> Work item: Copy the entries below exactly; any picture among them should be left out.

=== Records for this exercise ===

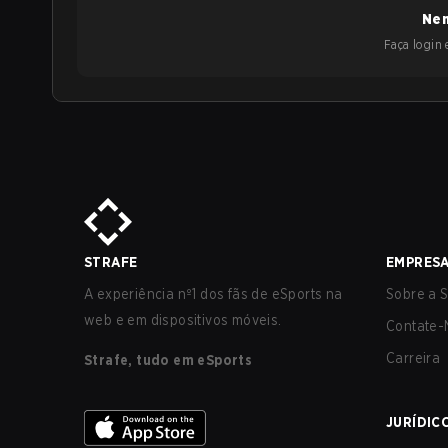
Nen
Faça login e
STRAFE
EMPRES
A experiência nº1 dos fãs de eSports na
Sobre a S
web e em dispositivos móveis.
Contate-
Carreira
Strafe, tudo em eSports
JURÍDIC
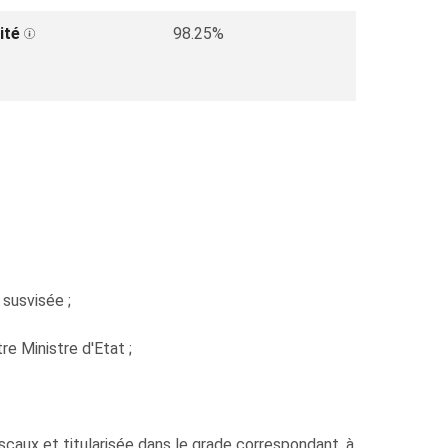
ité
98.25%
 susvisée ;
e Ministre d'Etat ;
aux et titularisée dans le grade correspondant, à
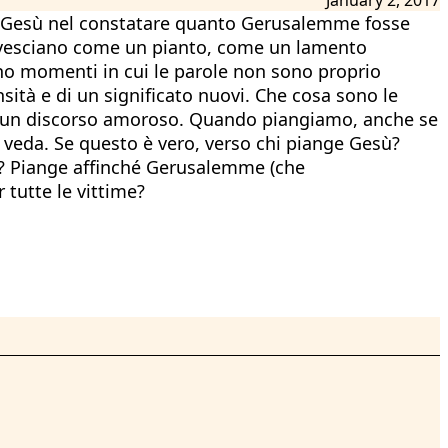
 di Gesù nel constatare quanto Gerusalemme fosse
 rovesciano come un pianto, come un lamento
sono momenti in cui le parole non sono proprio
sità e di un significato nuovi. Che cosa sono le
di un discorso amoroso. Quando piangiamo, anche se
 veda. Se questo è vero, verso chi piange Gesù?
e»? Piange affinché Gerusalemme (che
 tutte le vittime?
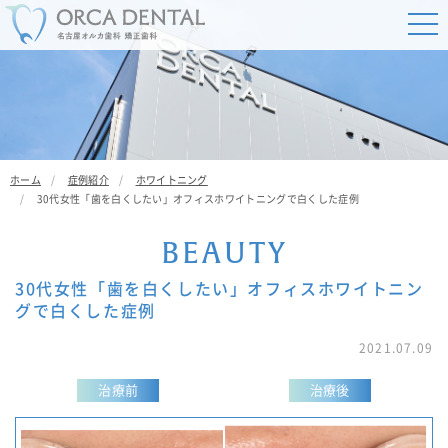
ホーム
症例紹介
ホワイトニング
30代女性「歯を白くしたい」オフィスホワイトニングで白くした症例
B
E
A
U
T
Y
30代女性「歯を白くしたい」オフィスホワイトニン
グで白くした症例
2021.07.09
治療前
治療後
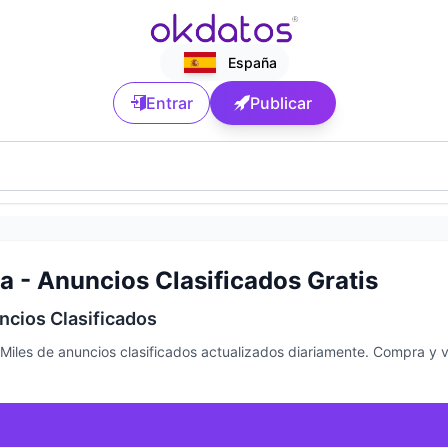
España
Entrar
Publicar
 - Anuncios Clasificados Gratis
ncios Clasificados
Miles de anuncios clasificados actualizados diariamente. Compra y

===

> Solution to this problem:
Nen
Faça login e
STRAFE
EMPRES
A experiência nº1 dos fãs de eSports na
Sobre a S
web e em dispositivos móveis.
Contate-
Carreira
Strafe, tudo em eSports
JURÍDIC
ité
98.25%
 susvisée ;
e Ministre d'Etat ;
aux et titularisée dans le grade correspondant, à
 di Gesù nel constatare quanto Gerusalemme fosse
 rovesciano come un pianto, come un lamento
sono momenti in cui le parole non sono proprio
sità e di un significato nuovi. Che cosa sono le
di un discorso amoroso. Quando piangiamo, anche se
 veda. Se questo è vero, verso chi piange Gesù?
e»? Piange affinché Gerusalemme (che
 tutte le vittime?
ホーム
症例紹介
ホワイトニング
30代女性「歯を白くしたい」オフィスホワイトニングで白くした症例
B
E
A
U
T
Y
30代女性「歯を白くしたい」オフィスホワイトニン
グで白くした症例
2021.07.09
治療前
治療後
España
Entrar
Publicar
 - Anuncios Clasificados Gratis
ncios Clasificados
Miles de anuncios clasificados actualizados diariamente. Compra y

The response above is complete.